[Task brief]
With the pictures left out, restate exactly the part below that opens with the line containing "Dark Universe" and closes with the line containing "Flat Screen Smart TV".

[Record set]
+---+
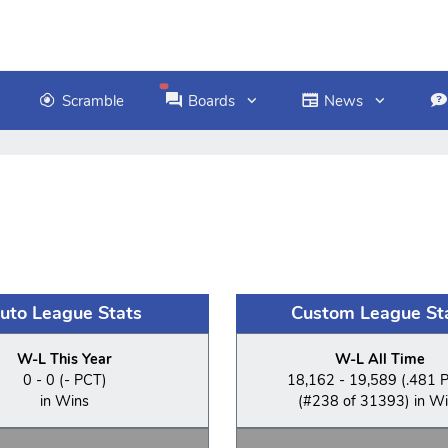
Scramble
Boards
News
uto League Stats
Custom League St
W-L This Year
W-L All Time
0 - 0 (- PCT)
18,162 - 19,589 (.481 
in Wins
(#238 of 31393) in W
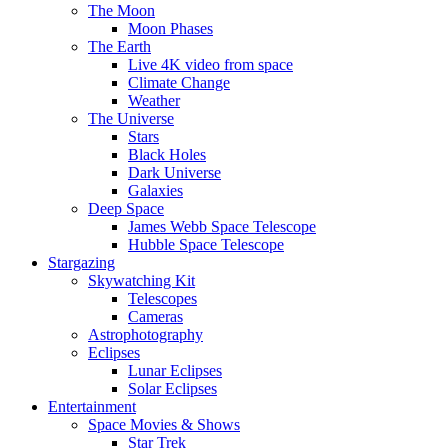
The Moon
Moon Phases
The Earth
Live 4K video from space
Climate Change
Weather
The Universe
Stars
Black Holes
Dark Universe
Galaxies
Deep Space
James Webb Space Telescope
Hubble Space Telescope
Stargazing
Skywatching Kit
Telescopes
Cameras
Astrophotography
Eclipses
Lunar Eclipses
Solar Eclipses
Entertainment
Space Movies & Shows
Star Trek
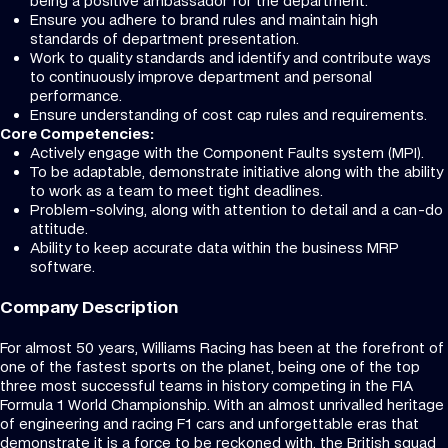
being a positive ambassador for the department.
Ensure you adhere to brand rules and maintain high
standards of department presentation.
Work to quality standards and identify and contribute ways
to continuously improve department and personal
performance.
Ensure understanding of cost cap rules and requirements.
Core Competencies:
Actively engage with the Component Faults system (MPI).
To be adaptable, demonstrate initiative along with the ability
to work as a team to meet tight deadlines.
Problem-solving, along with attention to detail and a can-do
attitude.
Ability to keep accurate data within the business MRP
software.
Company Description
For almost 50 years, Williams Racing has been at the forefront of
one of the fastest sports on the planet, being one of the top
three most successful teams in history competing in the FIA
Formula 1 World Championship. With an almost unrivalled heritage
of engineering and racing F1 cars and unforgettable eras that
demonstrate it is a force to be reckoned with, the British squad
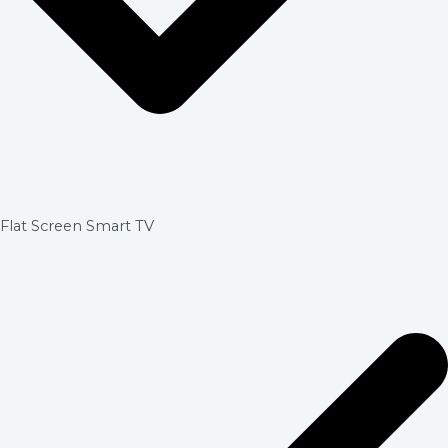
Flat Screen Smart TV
+---+
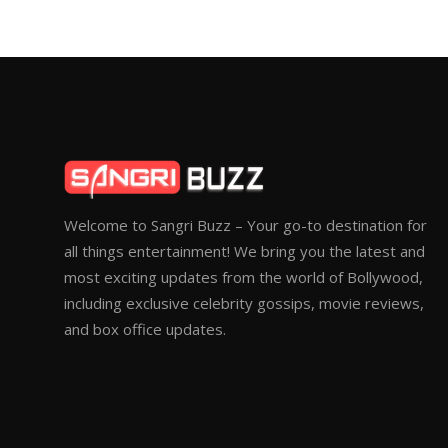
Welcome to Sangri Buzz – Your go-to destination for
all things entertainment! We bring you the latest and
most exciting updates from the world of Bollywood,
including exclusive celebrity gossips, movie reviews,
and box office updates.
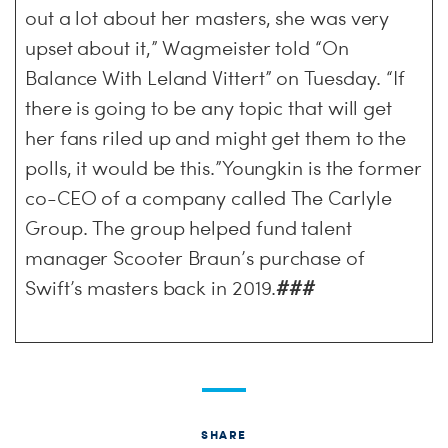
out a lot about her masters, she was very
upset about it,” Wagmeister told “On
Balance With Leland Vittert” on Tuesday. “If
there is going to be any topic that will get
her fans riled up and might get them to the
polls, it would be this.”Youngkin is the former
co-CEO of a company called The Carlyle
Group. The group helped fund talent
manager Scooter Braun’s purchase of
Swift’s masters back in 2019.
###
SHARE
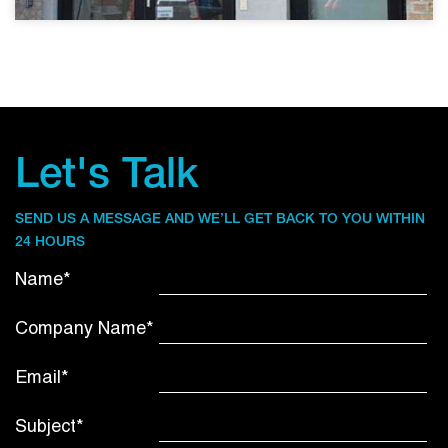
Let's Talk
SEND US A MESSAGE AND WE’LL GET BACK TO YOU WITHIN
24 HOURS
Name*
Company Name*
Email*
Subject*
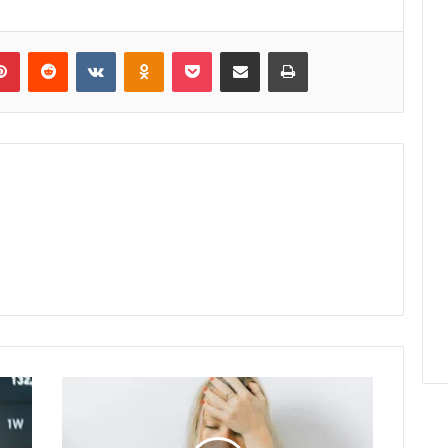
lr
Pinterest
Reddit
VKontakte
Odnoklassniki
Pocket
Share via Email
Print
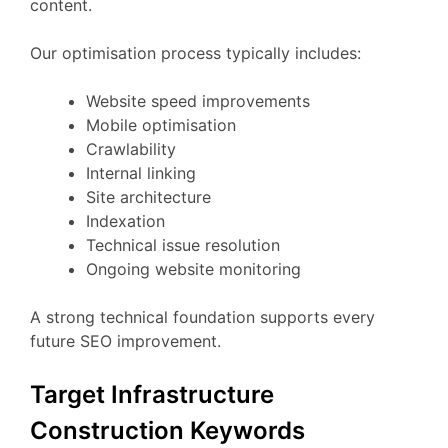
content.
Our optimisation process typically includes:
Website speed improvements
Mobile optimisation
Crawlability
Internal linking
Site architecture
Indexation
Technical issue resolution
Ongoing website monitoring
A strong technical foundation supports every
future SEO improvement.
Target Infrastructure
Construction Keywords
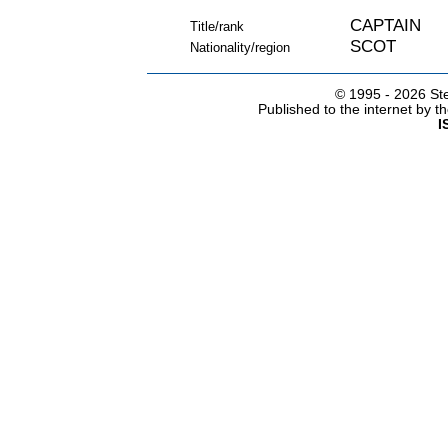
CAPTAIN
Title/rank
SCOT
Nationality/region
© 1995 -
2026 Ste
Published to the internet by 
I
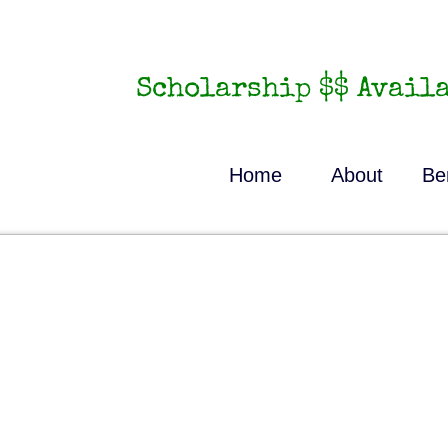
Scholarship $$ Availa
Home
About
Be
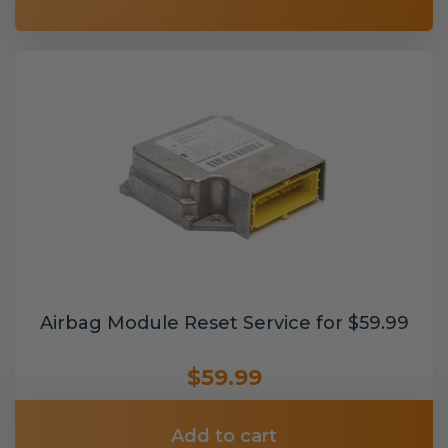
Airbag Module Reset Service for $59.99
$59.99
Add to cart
+---+
[Output]
Dark Universe
Galaxies
Deep Space
James Webb Space Telescope
Hubble Space Telescope
Stargazing
Skywatching Kit
Telescopes
Cameras
Astrophotography
Eclipses
Lunar Eclipses
Solar Eclipses
Entertainment
Space Movies & Shows
Star Trek
being a positive ambassador for the department.
Ensure you adhere to brand rules and maintain high
standards of department presentation.
Work to quality standards and identify and contribute ways
to continuously improve department and personal
performance.
Ensure understanding of cost cap rules and requirements.
Core Competencies:
Actively engage with the Component Faults system (MPI).
To be adaptable, demonstrate initiative along with the ability
to work as a team to meet tight deadlines.
Problem-solving, along with attention to detail and a can-do
attitude.
Ability to keep accurate data within the business MRP
software.
Company Description
For almost 50 years, Williams Racing has been at the forefront of
one of the fastest sports on the planet, being one of the top
three most successful teams in history competing in the FIA
Formula 1 World Championship. With an almost unrivalled heritage
of engineering and racing F1 cars and unforgettable eras that
demonstrate it is a force to be reckoned with, the British squad
Flat Screen Smart TV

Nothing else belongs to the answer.